REQUIRED ACTION ->
Using the records that follow, reproduce exactly the lines starting at the line containing "カラーは、ローズピンク・クリスタルゴールド・アッシュブ" and ending at the line containing "qui le caractérise.". Include both end lines and no pictures.

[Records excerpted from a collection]
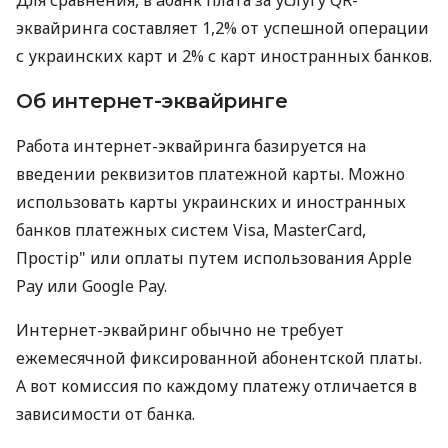
Для сравнения, в àбанк плата за услугу QR-
эквайринга составляет 1,2% от успешной операции
с украинских карт и 2% с карт иностранных банков.
Об интернет-эквайринге
Работа интернет-эквайринга базируется на
введении реквизитов платежной карты. Можно
использовать карты украинских и иностранных
банков платежных систем Visa, MasterCard,
Простір" или оплаты путем использования Apple
Pay или Google Pay.
Интернет-эквайринг обычно не требует
ежемесячной фиксированной абонентской платы.
А вот комиссия по каждому платежу отличается в
зависимости от банка.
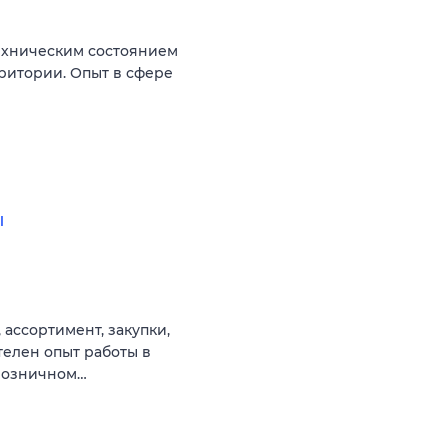
ехническим состоянием
ритории. Опыт в сфере
ы
 ассортимент, закупки,
телен опыт работы в
 розничном…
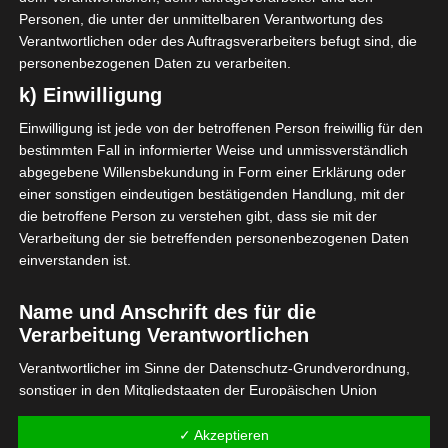
Personen, die unter der unmittelbaren Verantwortung des
Verantwortlichen oder des Auftragsverarbeiters befugt sind, die
personenbezogenen Daten zu verarbeiten.
k) Einwilligung
Einwilligung ist jede von der betroffenen Person freiwillig für den
bestimmten Fall in informierter Weise und unmissverständlich
abgegebene Willensbekundung in Form einer Erklärung oder
einer sonstigen eindeutigen bestätigenden Handlung, mit der
die betroffene Person zu verstehen gibt, dass sie mit der
Verarbeitung der sie betreffenden personenbezogenen Daten
einverstanden ist.
Name und Anschrift des für die
Verarbeitung Verantwortlichen
Der Spezialreissverschluss ist
Verantwortlicher im Sinne der Datenschutz-Grundverordnung,
wasserabweisend und im Inneren gibt es
sonstiger in den Mitgliedstaaten der Europäischen Union
ein Hauptfach und drei Seitenfächer.
geltenden Datenschutzgesetze und anderer Bestimmungen mit
datenschutzrechtlichem Charakter ist:
✓ Akzeptieren
Die komplette Urban Shower Tasche ist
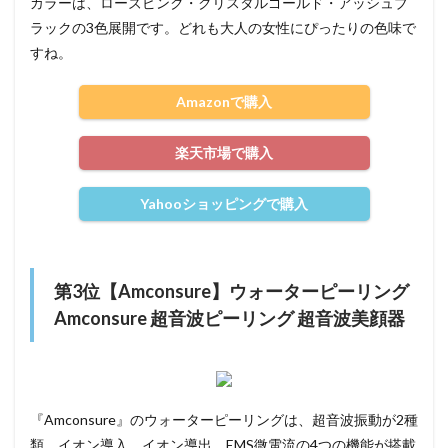
カラーは、ローズピンク・クリスタルゴールド・アッシュブ
ラックの3色展開です。どれも大人の女性にぴったりの色味で
すね。
Amazonで購入
楽天市場で購入
Yahooショッピングで購入
第3位【Amconsure】ウォーターピーリング
Amconsure 超音波ピーリング 超音波美顔器
『Amconsure』のウォーターピーリングは、超音波振動が2種
類、イオン導入、イオン導出、EMS微電流の4つの機能が搭載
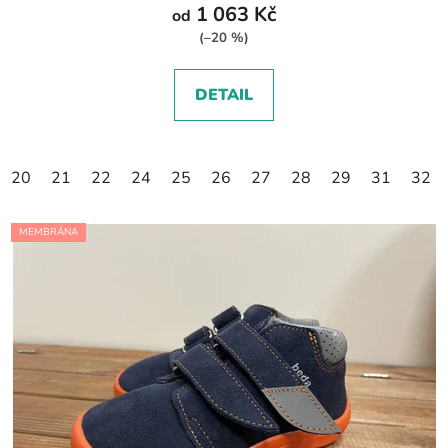
1 063 Kč
od
(–20 %)
DETAIL
20
21
22
24
25
26
27
28
29
31
32
MEMBRÁNA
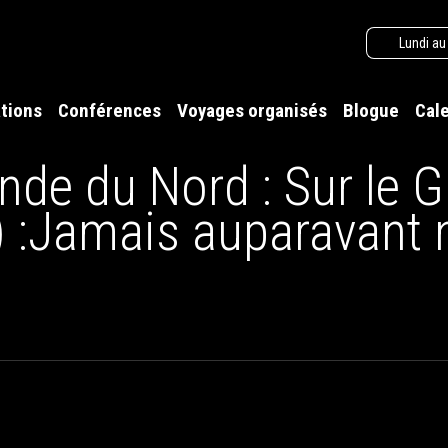
Lundi au
tions
Conférences
Voyages organisés
Blogue
Cal
nde du Nord : Sur le
) :Jamais auparavant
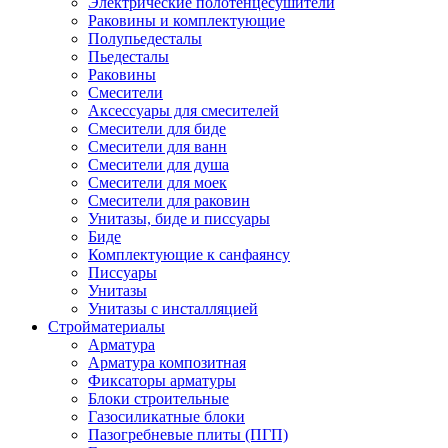
Электрические полотенцесушители
Раковины и комплектующие
Полупьедесталы
Пьедесталы
Раковины
Смесители
Аксессуары для смесителей
Смесители для биде
Смесители для ванн
Смесители для душа
Смесители для моек
Смесители для раковин
Унитазы, биде и писсуары
Биде
Комплектующие к санфаянсу
Писсуары
Унитазы
Унитазы с инсталляцией
Стройматериалы
Арматура
Арматура композитная
Фиксаторы арматуры
Блоки строительные
Газосиликатные блоки
Пазогребневые плиты (ПГП)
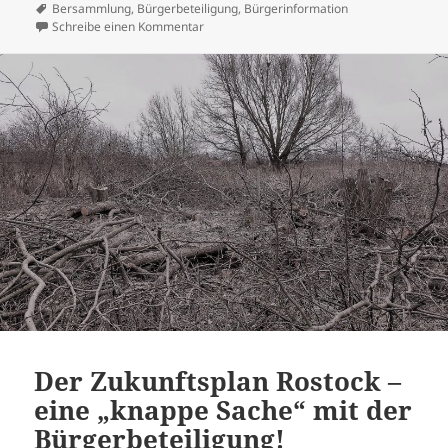
am
Schlagwörter
Bersammlung
,
Bürgerbeteiligung
,
Bürgerinformation
zu 7. Bürgerinformationsveranstaltung am
Schreibe einen Kommentar
Der Zukunftsplan Rostock –
eine „knappe Sache“ mit der
Bürgerbeteiligung!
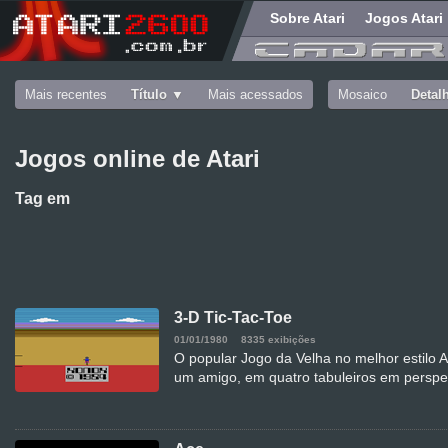
Sobre Atari
Jogos Atari
Mais recentes
Título
Mais acessados
Mosaico
Detal
Jogos online de Atari
Tag
em
3-D Tic-Tac-Toe
01/01/1980
8335 exibições
O popular Jogo da Velha no melhor estilo A
um amigo, em quatro tabuleiros em perspe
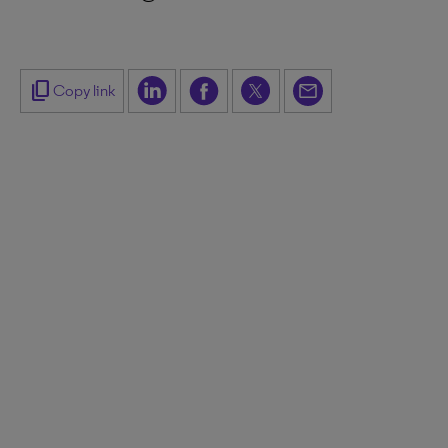
content_copy
Copy link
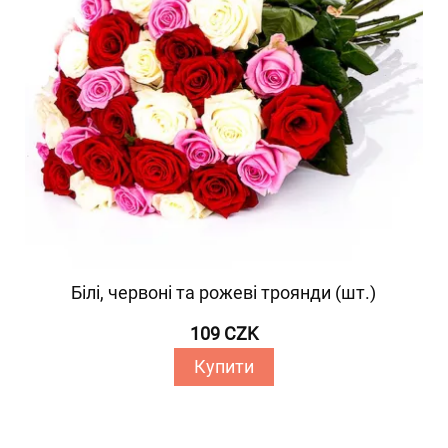
Білі, червоні та рожеві троянди (шт.)
109 CZK
Купити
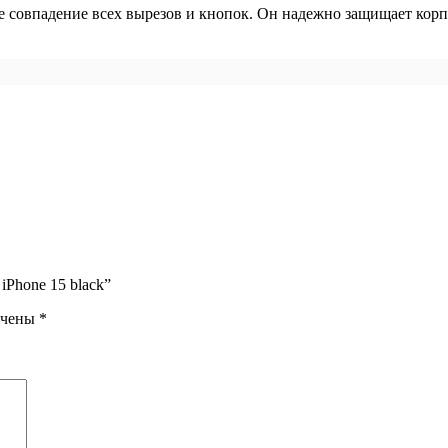
ое совпадение всех вырезов и кнопок. Он надежно защищает корп
iPhone 15 black”
ечены
*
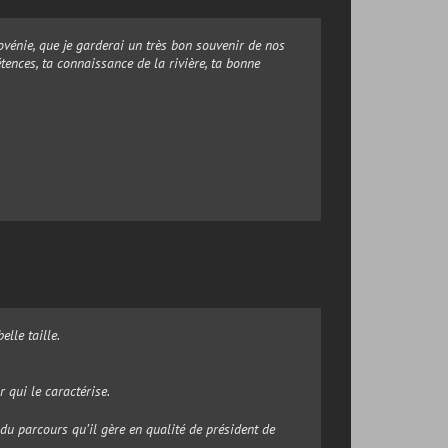
ovénie, que je garderai un très bon souvenir de nos
tences, ta connaissance de la rivière, ta bonne
elle taille.
 qui le caractérise.
du parcours qu’il gère en qualité de président de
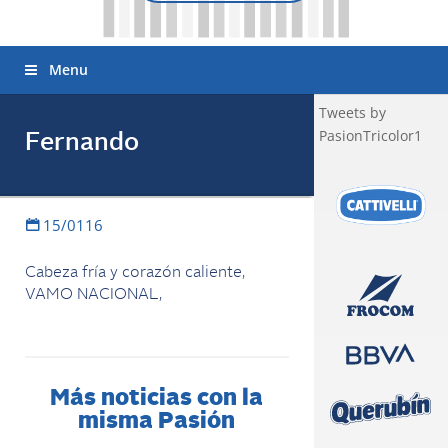
Menu
Tweets by
PasionTricolor1
Fernando
15/0116
Cabeza fría y corazón caliente,
VAMO NACIONAL,
Más noticias con la
misma Pasión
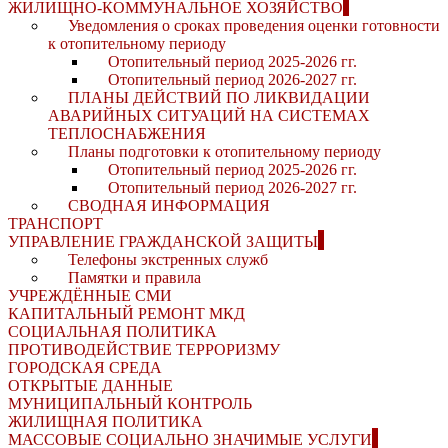
ЖИЛИЩНО-КОММУНАЛЬНОЕ ХОЗЯЙСТВО
Уведомления о сроках проведения оценки готовности
к отопительному периоду
Отопительный период 2025-2026 гг.
Отопительный период 2026-2027 гг.
ПЛАНЫ ДЕЙСТВИЙ ПО ЛИКВИДАЦИИ
АВАРИЙНЫХ СИТУАЦИЙ НА СИСТЕМАХ
ТЕПЛОСНАБЖЕНИЯ
Планы подготовки к отопительному периоду
Отопительный период 2025-2026 гг.
Отопительный период 2026-2027 гг.
СВОДНАЯ ИНФОРМАЦИЯ
ТРАНСПОРТ
УПРАВЛЕНИЕ ГРАЖДАНСКОЙ ЗАЩИТЫ
Телефоны экстренных служб
Памятки и правила
УЧРЕЖДЁННЫЕ СМИ
КАПИТАЛЬНЫЙ РЕМОНТ МКД
СОЦИАЛЬНАЯ ПОЛИТИКА
ПРОТИВОДЕЙСТВИЕ ТЕРРОРИЗМУ
ГОРОДСКАЯ СРЕДА
ОТКРЫТЫЕ ДАННЫЕ
МУНИЦИПАЛЬНЫЙ КОНТРОЛЬ
ЖИЛИЩНАЯ ПОЛИТИКА
МАССОВЫЕ СОЦИАЛЬНО ЗНАЧИМЫЕ УСЛУГИ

TASK ANSWER ->
カラーは、ローズピンク・クリスタルゴールド・アッシュブ
ラックの3色展開です。どれも大人の女性にぴったりの色味で
すね。
Amazonで購入
楽天市場で購入
Yahooショッピングで購入
第3位【Amconsure】ウォーターピーリング
Amconsure 超音波ピーリング 超音波美顔器
『Amconsure』のウォーターピーリングは、超音波振動が2種
類、イオン導入、イオン導出、EMS微電流の4つの機能が搭載
1 063 Kč
od
(–20 %)
DETAIL
20
21
22
24
25
26
27
28
29
31
32
MEMBRÁNA
Lundi au
tions
Conférences
Voyages organisés
Blogue
Cal
nde du Nord : Sur le
) :Jamais auparavant
Электрические полотенцесушители
Раковины и комплектующие
Полупьедесталы
Пьедесталы
Раковины
Смесители
Аксессуары для смесителей
Смесители для биде
Смесители для ванн
Смесители для душа
Смесители для моек
Смесители для раковин
Унитазы, биде и писсуары
Биде
Комплектующие к санфаянсу
Писсуары
Унитазы
Унитазы с инсталляцией
Стройматериалы
Арматура
Арматура композитная
Фиксаторы арматуры
Блоки строительные
Газосиликатные блоки
Пазогребневые плиты (ПГП)
am
Schlagwörter
Bersammlung
,
Bürgerbeteiligung
,
Bürgerinformation
zu 7. Bürgerinformationsveranstaltung am
Schreibe einen Kommentar
Der Zukunftsplan Rostock –
eine „knappe Sache“ mit der
Bürgerbeteiligung!
Sobre Atari
Jogos Atari
Mais recentes
Título
Mais acessados
Mosaico
Detal
Jogos online de Atari
Tag
em
3-D Tic-Tac-Toe
01/01/1980
8335 exibições
O popular Jogo da Velha no melhor estilo A
um amigo, em quatro tabuleiros em perspe
content_copy
Copy link
Білі, червоні та рожеві троянди (шт.)
109 CZK
Купити
ое совпадение всех вырезов и кнопок. Он надежно защищает корп
iPhone 15 black”
ечены
*
ovénie, que je garderai un très bon souvenir de nos
tences, ta connaissance de la rivière, ta bonne
elle taille.
 qui le caractérise.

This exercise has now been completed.